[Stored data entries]

*-*-*

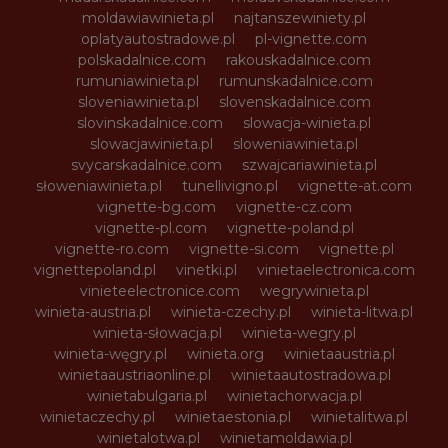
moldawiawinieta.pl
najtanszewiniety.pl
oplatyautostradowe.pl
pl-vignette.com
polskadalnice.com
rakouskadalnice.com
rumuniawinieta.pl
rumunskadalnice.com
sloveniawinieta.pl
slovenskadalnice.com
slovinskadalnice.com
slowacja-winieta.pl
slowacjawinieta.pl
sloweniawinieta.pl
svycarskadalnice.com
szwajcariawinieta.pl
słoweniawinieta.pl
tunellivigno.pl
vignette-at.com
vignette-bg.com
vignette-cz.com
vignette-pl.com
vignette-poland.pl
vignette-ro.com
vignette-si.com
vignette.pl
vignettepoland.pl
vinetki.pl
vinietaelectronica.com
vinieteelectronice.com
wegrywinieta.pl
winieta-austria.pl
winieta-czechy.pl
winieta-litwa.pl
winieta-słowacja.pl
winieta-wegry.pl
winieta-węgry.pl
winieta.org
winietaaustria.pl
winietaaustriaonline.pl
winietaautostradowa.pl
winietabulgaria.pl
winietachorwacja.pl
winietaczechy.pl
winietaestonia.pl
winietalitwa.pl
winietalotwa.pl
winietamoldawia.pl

*-*-*

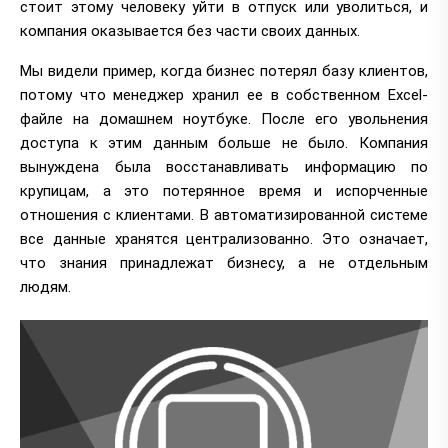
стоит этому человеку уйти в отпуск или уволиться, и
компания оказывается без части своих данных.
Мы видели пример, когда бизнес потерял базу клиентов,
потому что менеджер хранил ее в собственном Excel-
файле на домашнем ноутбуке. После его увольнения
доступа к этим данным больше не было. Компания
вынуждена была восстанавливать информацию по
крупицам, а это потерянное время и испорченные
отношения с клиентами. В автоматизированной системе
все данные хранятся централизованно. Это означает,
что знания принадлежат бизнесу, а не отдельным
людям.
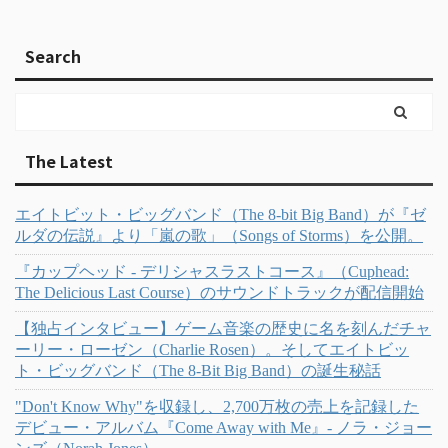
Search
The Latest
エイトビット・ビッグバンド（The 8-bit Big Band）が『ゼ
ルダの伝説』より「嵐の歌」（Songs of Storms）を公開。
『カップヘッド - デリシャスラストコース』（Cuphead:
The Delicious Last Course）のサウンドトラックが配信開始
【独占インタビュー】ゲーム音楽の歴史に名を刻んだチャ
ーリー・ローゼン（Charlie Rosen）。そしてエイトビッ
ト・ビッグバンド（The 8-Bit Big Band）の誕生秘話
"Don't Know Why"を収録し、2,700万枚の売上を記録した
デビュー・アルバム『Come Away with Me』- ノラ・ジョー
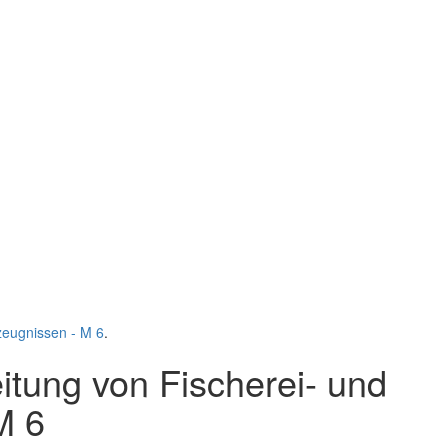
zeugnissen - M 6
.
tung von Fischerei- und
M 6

*-*-*

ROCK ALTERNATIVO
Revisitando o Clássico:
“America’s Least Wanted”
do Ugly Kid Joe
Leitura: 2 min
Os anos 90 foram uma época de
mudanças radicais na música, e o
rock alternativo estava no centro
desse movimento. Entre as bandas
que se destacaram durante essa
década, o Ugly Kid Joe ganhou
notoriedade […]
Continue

*-*-*

— Work required —
Only lines that hold the string "ビッグバンド" belong in the answer, so copy every one of them from the records.

— Expected answer —
エイトビット・ビッグバンド（The 8-bit Big Band）が『ゼ
ト・ビッグバンド（The 8-Bit Big Band）の誕生秘話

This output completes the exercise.